Fourth, by hacking through the jungles of each discipline, you will learn about yourself. You will learn what you enjoy and what you do well. Jobs that involve responsibility and higher pay depend on self- management skills. These include knowing how to manage time, resolve conflict, set goals, conquer stress, and learn new skills. Education is a place to practice such skills.
Fifth, in life, you will face problems. Not the carefully-crafted and sanitized problems of the classroom, but the wild, untamed, and unmerciful dilemmas of the real world. Because of how the areas of life interrelate, if you lack critical information in one area, say economics, your problem solving skills will be sorely hampered. Nothing will help you more than a large body of knowledge stored in your brain that you can correlate into a meaningful whole. All that stuff you thought you would never use becomes suddenly useful.
Sixth, learning is like lifting weights for your brain. Even apart from giving you a reliable storehouse of knowledge, learning will train your brain in critical thinking skills. When faced with real world problems, knowing how to solve a quadratic equation may not help you. But the critical thinking skills you learned while studying and solving these equations will help you. Professional athletes don’t find themselves bench pressing or curling on the court or field. That does not mean, however, that the extra strength gained from weight conditioning is useless to them. You will find each subject becomes useful and builds your brain in different ways. Learning different languages enables you to communicate better, improves your vocabulary, and obviously produces dividends as the world becomes a global village. The sciences will help train you to think clearly and test out what you believe. Scientists get the privilege of thinking and discovering the thoughts of God after him. Classes in English, speech, and drama will show you how to speak and write so that people will listen to you. If you want to be an expert, out-read your peers. If you want to be their leader, out-write them.

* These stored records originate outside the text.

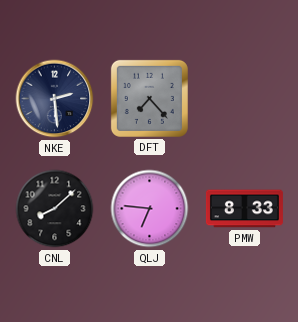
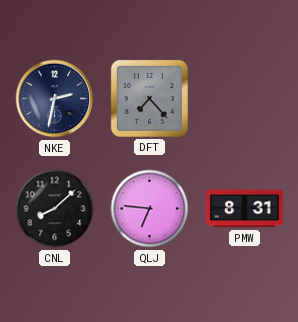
NKE: 2:29 -> 2:32
PMW: 8:33 -> 8:31
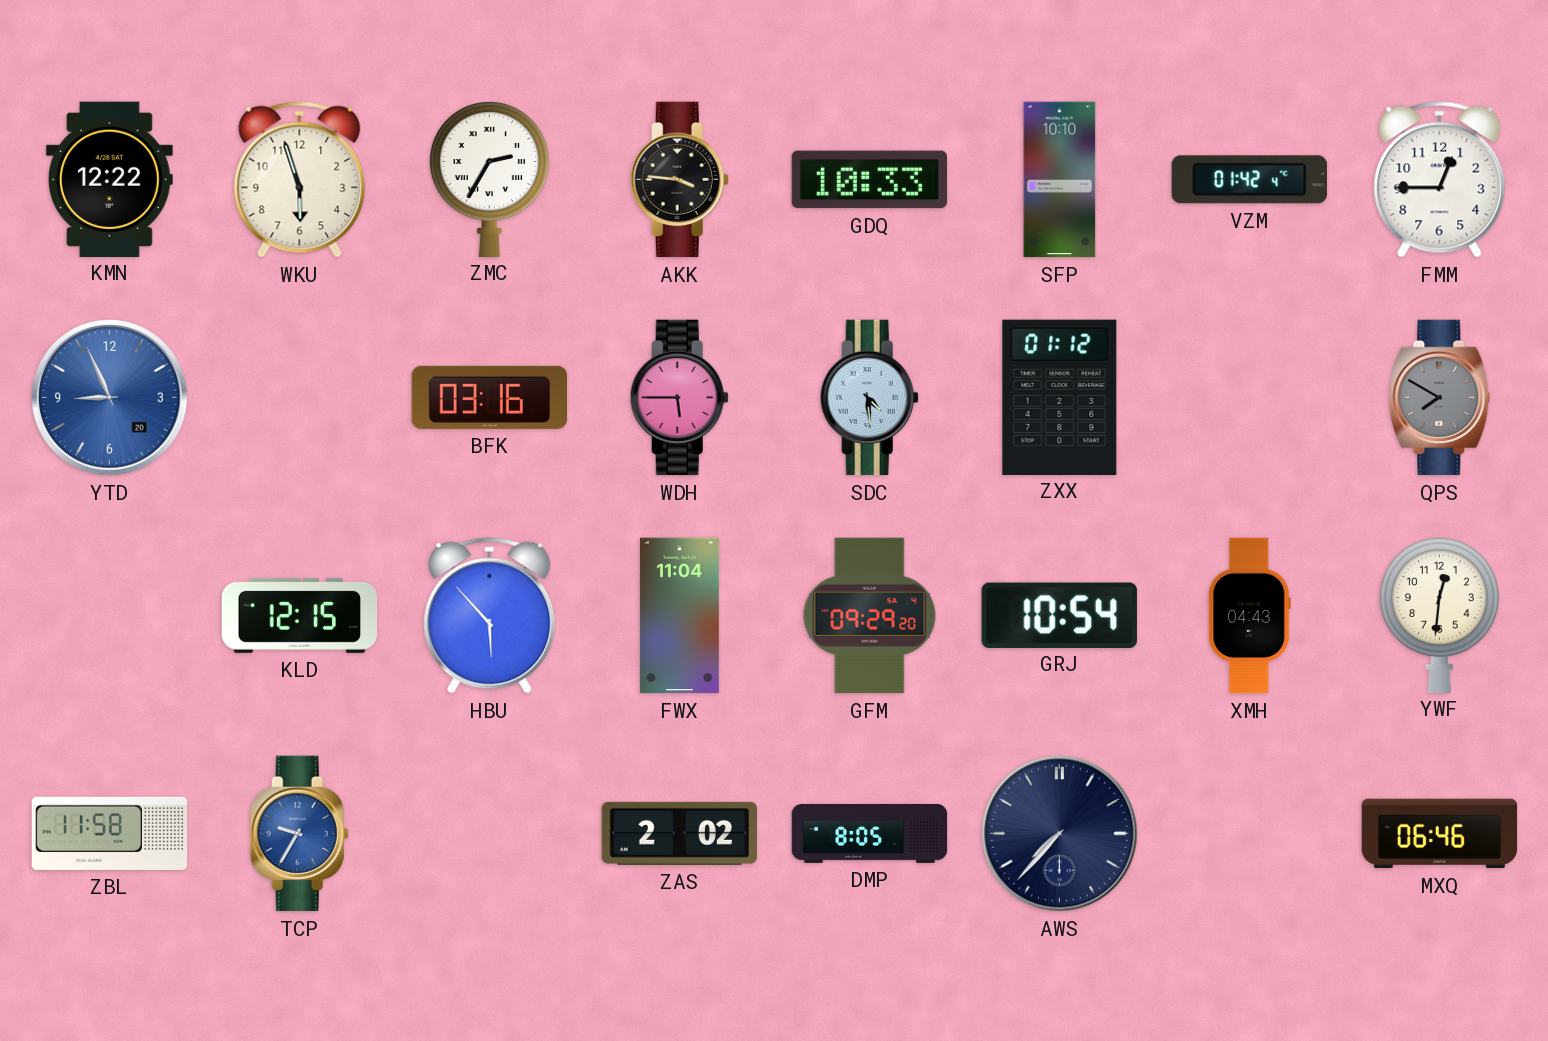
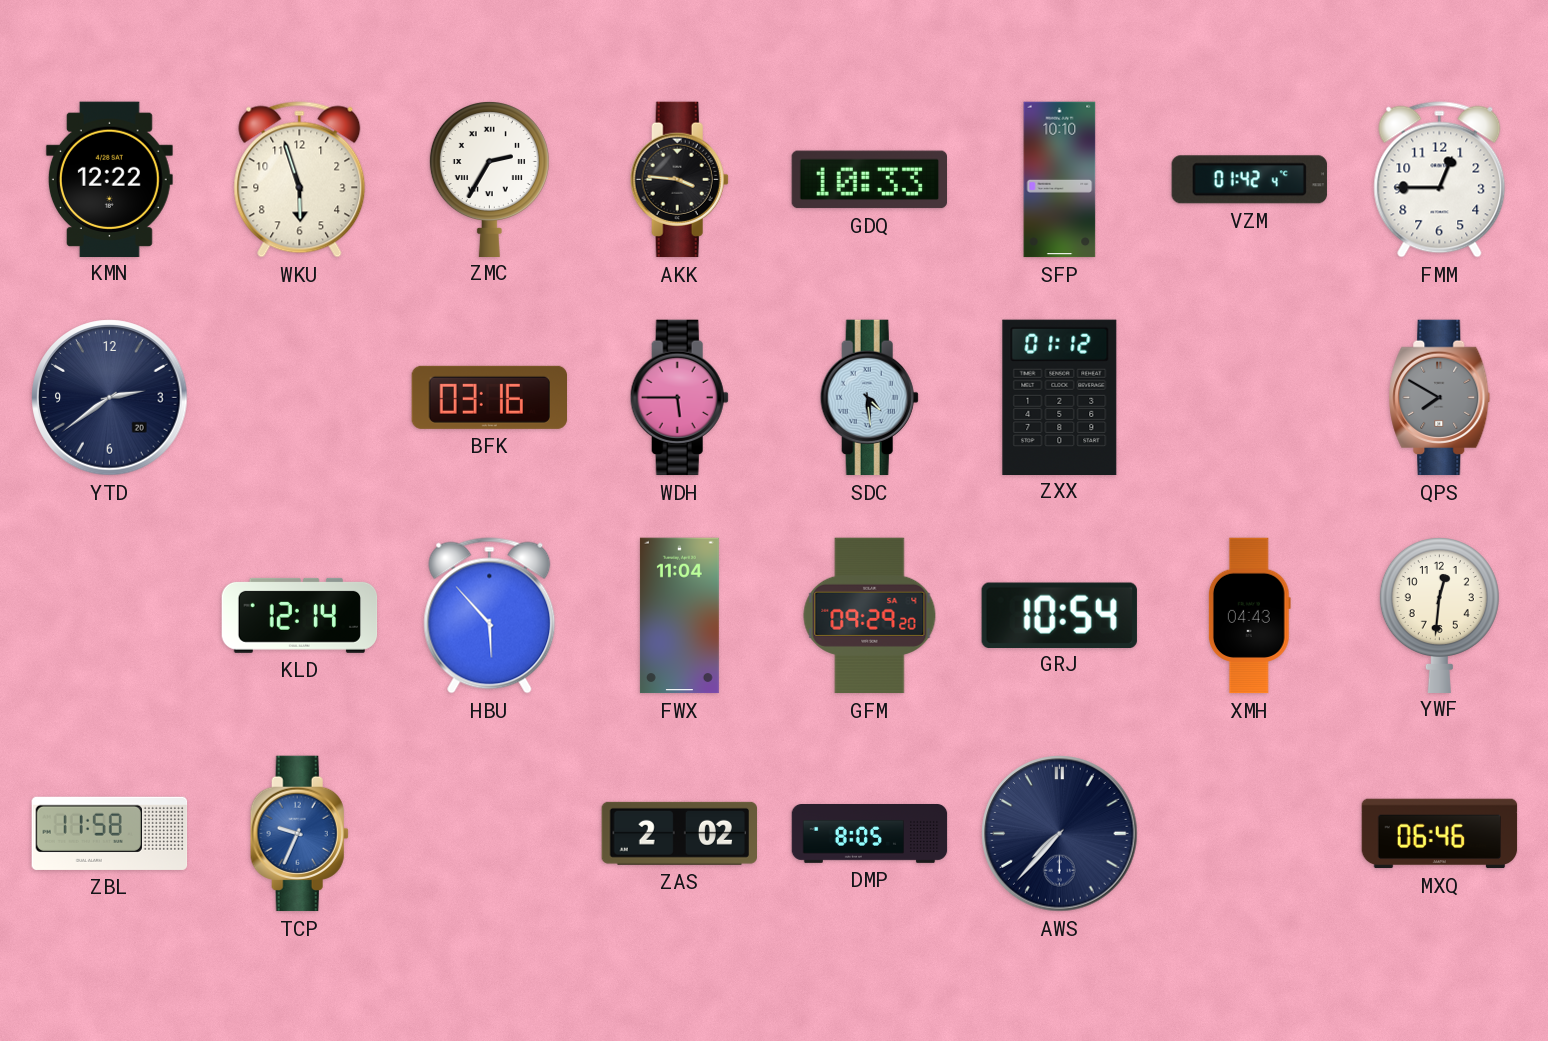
YTD: 8:56 -> 2:39
YTD dial: blue -> navy
KLD: 12:15 -> 12:14
TCP: 9:35 -> 9:34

History gives your life a context. It teaches you what mankind is like, and what happens to nations that forget or ignore God. Biology will help you marvel at the wonders of life God created and economics shows you the secrets of wealth and how people react to it. It gives you insight into raising your standard of living, running a business, saving, and investing. Government shows you how nations form. You learn how they spend your money. You learn how America tries to walk the tightrope between liberty and law; and what part you play in the democratic process.

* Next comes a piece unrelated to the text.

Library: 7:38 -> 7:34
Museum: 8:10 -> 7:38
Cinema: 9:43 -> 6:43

Lastly, a good education allows you to enter in and contribute to a larger world. It allows you to understand and speak about the biggest questions of life, “Where have we come from?” “What gives life meaning?” “How should we live?” and “What is our destiny?” Your voice will enter in with our finest scientists and artists and it will span centuries and cross cultures. Doors will open up to a universal conversation about the nature of truth and beauty, knowledge and compassion, good and evil – ideas that form the foundation of our society. Ignorance will imprison you to a world of pop culture, vine videos and the Teen Choice Awards.
The world needs more from you. So buck up and study hard. The seeds sown into your life may not bear fruit for many years. But when they do, they will feed you and the world.